The White House has proposed slashing NASA’s budget by 24 percent, dropping it from $24.8 billion to $18.8 billion. If approved, it would mark one of the agency’s deepest single-year cuts in federal support, and crash its inflation-adjusted funding to levels not seen in decades.
The cuts are just a recommendation at this point to Congress, not a done deal. NASA has bipartisan support on Capitol Hill, notably from Senators Ted Cruz (R-TX) and Chris Van Hollen (D-MD). Both are likely to fight hard against this downgrade, which would effectively give China the lead in space science and research.
Under the proposed spending overhaul [PDF] from the Office of Management and Budget this week – following days of speculation – NASA’s Moon-bound Artemis program will undergo a major shakeup, with the agency’s Space Launch System (SLS) rocket and Orion crew capsule slated for retirement after Artemis III, the flagship mission to put American boots back on the lunar surface this decade.

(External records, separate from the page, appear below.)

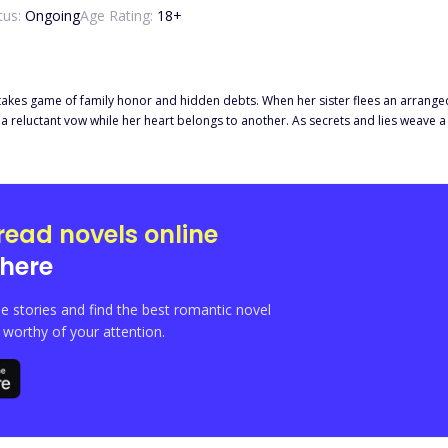
tus:
Ongoing
Age Rating:
18
+
takes game of family honor and hidden debts. When her sister flees an arranged 
gs to another. As secrets and lies weave a tangled web around her, Selena must choose between the chains
n love.
read novels online
here
e stories and find the best romantic novel
orthy of your attention.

The Lunar Gateway, originally envisioned as a small orbiting station to support Moon missions, would also be canceled, with some components potentially repurposed. In their place, the space agency is expected to lean on commercial alternatives for future lunar ambitions.
The draft budget will slash $2.3 billion from NASA’s science division, essentially cutting inquiry back to the bare minimum while the administration continues to claim the US can beat China to the Moon and eventually reach Mars. And speaking of the Red Planet, those Mars rock samples gathered by the Perseverance rover will stay put on the alien dust world for the foreseeable future, as the budget scraps the Mars Sample Return mission and punts its objectives to some future crewed expedition.
Closer to home, the International Space Station faces a $508 million cut, with reduced crew numbers and resupplies and a confirmed date of 2030 for its destruction. It will be replaced by commercial space stations, the budget statement says, and any research will be “focused on efforts critical to the Moon and Mars exploration programs.”
The budget calls for the restructuring of NASA’s Landsat Next mission – a proposed trio of satellites intended to deliver high-resolution, multispectral imaging of Earth’s surface. Climate-focused “green aviation” programs are eliminated entirely, though work tied to air traffic control and defense is spared. Meanwhile, a raft of lower-priority science and tech projects face cancellation or indefinite delay if the proposed cuts get past Congress.
As well as the NASA slashing, the Trump White House pushed for reductions in public spending on health, education, and clean energy programs, but backed boosts for the military.
The consequences will come years down the line
“It’s a budget of retrenchment and retreat,” Casey Dreier, chief of space policy at The Planetary Society, told The Register of the proposed NASA changes.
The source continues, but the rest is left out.